» Exercise
Exactly as they appear below, repeat the lines from the one with "Al and Isabelle" through the one with "Curriculum (82, 1854)", and no others.

» Supplied material
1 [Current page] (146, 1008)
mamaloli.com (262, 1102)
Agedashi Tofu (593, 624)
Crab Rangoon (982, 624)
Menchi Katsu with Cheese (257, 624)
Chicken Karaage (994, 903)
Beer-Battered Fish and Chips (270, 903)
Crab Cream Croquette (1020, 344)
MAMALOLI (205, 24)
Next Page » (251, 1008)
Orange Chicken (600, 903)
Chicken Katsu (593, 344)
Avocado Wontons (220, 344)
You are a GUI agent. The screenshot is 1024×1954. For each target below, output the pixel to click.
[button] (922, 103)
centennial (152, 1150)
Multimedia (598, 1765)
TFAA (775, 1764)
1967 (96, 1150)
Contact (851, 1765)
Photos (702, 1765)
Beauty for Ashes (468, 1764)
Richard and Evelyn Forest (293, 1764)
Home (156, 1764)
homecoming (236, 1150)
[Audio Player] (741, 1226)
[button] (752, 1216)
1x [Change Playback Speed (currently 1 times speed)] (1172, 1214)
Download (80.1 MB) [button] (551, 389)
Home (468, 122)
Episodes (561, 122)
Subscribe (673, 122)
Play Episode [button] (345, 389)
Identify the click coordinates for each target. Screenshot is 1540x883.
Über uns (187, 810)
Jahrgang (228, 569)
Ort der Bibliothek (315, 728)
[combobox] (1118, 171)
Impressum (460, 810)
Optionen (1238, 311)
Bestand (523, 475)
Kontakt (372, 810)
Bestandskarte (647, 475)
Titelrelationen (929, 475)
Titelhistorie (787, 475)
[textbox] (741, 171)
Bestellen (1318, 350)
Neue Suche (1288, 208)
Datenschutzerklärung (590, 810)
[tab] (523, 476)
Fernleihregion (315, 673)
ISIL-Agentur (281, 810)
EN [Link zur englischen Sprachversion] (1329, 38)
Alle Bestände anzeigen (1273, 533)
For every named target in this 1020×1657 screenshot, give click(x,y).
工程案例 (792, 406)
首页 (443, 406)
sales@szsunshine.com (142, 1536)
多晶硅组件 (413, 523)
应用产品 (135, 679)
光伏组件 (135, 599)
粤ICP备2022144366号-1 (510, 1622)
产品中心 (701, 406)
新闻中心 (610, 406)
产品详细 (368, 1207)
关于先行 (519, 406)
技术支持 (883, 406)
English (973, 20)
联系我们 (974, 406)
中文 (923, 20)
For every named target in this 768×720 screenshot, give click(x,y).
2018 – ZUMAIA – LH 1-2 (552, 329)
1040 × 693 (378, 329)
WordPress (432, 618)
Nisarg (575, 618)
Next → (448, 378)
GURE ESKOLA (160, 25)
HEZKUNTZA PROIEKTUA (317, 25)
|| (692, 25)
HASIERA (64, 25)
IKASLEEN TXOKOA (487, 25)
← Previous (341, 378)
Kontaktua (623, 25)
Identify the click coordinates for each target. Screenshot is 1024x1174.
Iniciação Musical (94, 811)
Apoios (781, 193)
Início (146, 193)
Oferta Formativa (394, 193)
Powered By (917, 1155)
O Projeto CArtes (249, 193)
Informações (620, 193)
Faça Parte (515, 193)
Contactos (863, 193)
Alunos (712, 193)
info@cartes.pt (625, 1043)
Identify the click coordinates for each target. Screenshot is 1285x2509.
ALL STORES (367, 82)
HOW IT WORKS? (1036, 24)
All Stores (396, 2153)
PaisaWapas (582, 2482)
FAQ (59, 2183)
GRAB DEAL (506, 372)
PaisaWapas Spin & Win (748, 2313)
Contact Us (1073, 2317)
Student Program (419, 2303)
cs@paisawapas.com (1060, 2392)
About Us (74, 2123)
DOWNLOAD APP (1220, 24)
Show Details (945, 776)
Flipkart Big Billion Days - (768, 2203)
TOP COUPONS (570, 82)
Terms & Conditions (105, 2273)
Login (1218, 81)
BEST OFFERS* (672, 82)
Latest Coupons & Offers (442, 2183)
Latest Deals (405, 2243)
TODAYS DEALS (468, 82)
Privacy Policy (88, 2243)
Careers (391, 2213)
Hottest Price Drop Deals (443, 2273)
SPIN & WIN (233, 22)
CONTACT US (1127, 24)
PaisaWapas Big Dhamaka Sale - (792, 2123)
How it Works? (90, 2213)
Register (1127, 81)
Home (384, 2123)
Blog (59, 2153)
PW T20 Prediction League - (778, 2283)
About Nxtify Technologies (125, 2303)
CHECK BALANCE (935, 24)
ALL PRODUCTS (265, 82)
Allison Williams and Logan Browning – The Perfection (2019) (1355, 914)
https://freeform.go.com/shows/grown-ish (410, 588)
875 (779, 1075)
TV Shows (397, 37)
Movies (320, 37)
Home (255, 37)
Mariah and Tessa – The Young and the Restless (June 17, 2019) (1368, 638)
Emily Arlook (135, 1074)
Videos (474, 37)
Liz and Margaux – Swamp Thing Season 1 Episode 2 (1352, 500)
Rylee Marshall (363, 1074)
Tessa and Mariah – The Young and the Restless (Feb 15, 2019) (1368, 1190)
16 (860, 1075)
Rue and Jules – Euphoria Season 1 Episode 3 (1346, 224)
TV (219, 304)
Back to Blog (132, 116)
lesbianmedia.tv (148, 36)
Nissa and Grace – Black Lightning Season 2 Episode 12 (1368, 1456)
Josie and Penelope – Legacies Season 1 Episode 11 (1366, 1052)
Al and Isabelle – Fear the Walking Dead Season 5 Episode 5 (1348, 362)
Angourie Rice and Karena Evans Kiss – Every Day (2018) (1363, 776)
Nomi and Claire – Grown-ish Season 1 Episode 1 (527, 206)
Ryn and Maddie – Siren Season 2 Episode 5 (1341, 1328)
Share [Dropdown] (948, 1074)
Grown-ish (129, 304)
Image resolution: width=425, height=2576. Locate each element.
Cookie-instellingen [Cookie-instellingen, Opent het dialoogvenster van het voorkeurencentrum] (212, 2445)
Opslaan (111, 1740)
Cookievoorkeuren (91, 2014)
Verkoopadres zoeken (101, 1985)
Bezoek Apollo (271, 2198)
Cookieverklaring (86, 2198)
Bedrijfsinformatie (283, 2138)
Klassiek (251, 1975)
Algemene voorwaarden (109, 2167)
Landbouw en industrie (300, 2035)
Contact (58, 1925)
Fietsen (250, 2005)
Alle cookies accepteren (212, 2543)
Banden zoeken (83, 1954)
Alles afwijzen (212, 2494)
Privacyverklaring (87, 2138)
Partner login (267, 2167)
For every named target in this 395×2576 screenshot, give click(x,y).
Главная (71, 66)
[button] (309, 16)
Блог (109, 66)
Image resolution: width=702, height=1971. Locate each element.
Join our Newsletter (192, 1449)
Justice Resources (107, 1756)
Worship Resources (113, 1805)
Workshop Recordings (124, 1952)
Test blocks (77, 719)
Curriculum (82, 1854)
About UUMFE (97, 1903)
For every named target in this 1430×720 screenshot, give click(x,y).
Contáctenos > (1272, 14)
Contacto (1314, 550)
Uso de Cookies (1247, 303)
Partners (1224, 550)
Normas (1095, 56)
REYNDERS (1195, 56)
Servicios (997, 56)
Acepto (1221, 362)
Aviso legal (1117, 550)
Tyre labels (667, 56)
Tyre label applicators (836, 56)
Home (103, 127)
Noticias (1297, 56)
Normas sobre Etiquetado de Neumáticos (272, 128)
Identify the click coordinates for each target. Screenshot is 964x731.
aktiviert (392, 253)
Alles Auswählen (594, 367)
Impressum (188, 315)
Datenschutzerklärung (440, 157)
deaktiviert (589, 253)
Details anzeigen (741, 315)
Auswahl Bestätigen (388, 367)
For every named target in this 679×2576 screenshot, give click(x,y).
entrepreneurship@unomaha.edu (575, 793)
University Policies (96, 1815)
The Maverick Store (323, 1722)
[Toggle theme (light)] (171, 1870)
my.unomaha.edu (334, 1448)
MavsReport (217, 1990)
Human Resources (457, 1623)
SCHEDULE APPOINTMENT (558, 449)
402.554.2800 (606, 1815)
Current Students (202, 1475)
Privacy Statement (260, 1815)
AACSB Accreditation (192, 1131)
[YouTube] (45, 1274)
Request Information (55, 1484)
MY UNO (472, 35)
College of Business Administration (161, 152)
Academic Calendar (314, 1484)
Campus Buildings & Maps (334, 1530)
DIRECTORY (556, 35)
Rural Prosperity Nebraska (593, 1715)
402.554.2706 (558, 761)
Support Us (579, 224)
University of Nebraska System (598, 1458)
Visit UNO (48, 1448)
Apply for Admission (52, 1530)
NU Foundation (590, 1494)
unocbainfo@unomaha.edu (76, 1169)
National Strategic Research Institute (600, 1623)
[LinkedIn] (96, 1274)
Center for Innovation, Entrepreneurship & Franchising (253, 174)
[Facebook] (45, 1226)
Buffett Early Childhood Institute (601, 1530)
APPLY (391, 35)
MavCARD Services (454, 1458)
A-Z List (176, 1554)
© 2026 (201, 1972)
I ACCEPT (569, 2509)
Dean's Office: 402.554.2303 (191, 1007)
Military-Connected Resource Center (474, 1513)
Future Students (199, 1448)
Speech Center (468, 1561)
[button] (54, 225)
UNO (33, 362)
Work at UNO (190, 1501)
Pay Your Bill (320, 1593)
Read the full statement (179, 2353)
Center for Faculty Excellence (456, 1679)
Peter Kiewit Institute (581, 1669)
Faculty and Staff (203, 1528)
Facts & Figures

» Completed exercise
Al and Isabelle – Fear the Walking Dead Season 5 Episode 5 (1348, 362)
Angourie Rice and Karena Evans Kiss – Every Day (2018) (1363, 776)
Nomi and Claire – Grown-ish Season 1 Episode 1 (527, 206)
Ryn and Maddie – Siren Season 2 Episode 5 (1341, 1328)
Share [Dropdown] (948, 1074)
Grown-ish (129, 304)
Image resolution: width=425, height=2576. Locate each element.
Cookie-instellingen [Cookie-instellingen, Opent het dialoogvenster van het voorkeurencentrum] (212, 2445)
Opslaan (111, 1740)
Cookievoorkeuren (91, 2014)
Verkoopadres zoeken (101, 1985)
Bezoek Apollo (271, 2198)
Cookieverklaring (86, 2198)
Bedrijfsinformatie (283, 2138)
Klassiek (251, 1975)
Algemene voorwaarden (109, 2167)
Landbouw en industrie (300, 2035)
Contact (58, 1925)
Fietsen (250, 2005)
Alle cookies accepteren (212, 2543)
Banden zoeken (83, 1954)
Alles afwijzen (212, 2494)
Privacyverklaring (87, 2138)
Partner login (267, 2167)
For every named target in this 395×2576 screenshot, give click(x,y).
Главная (71, 66)
[button] (309, 16)
Блог (109, 66)
Image resolution: width=702, height=1971. Locate each element.
Join our Newsletter (192, 1449)
Justice Resources (107, 1756)
Worship Resources (113, 1805)
Workshop Recordings (124, 1952)
Test blocks (77, 719)
Curriculum (82, 1854)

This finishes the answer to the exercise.